* What is required: What is needed is a word-for-word copy of all the entries, minus the pictures.

* Records provided:
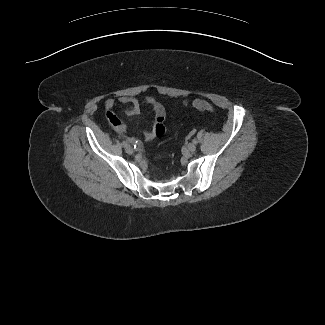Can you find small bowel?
<instances>
[{
	"mask_svg": "<svg viewBox=\"0 0 325 325\" xmlns=\"http://www.w3.org/2000/svg\"><path fill=\"white\" fill-rule=\"evenodd\" d=\"M143 103L150 109L153 115L152 126L144 134L145 140H151L154 137L162 136L165 132V107L152 97H146L143 100ZM118 105H123L127 107L128 113L130 115H138L141 112V103L138 99L128 96H120L116 100L109 98L105 101V107L107 109V118L109 119L110 123L117 132L125 134L127 132L126 126L124 125L123 121L112 112V110L115 109ZM129 140L133 141L134 139L129 138Z\"/></svg>",
	"mask_w": 325,
	"mask_h": 325,
	"instance_id": "c3829d8e",
	"label": "small bowel"
}]
</instances>
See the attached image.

* Response to the task:
Can you find small bowel?
<instances>
[{
	"mask_svg": "<svg viewBox=\"0 0 325 325\" xmlns=\"http://www.w3.org/2000/svg\"><path fill=\"white\" fill-rule=\"evenodd\" d=\"M143 103L150 109L153 115L152 126L144 134L145 140H151L154 137L162 136L165 132V107L152 97H146L143 100ZM118 105H123L127 107L128 113L130 115H138L141 112V103L138 99L128 96H120L116 100L109 98L105 101V107L107 109V118L109 119L110 123L117 132L125 134L127 132L126 126L124 125L123 121L112 112V110L115 109ZM129 140L133 141L134 139L129 138Z\"/></svg>",
	"mask_w": 325,
	"mask_h": 325,
	"instance_id": "c3829d8e",
	"label": "small bowel"
}]
</instances>
See the attached image.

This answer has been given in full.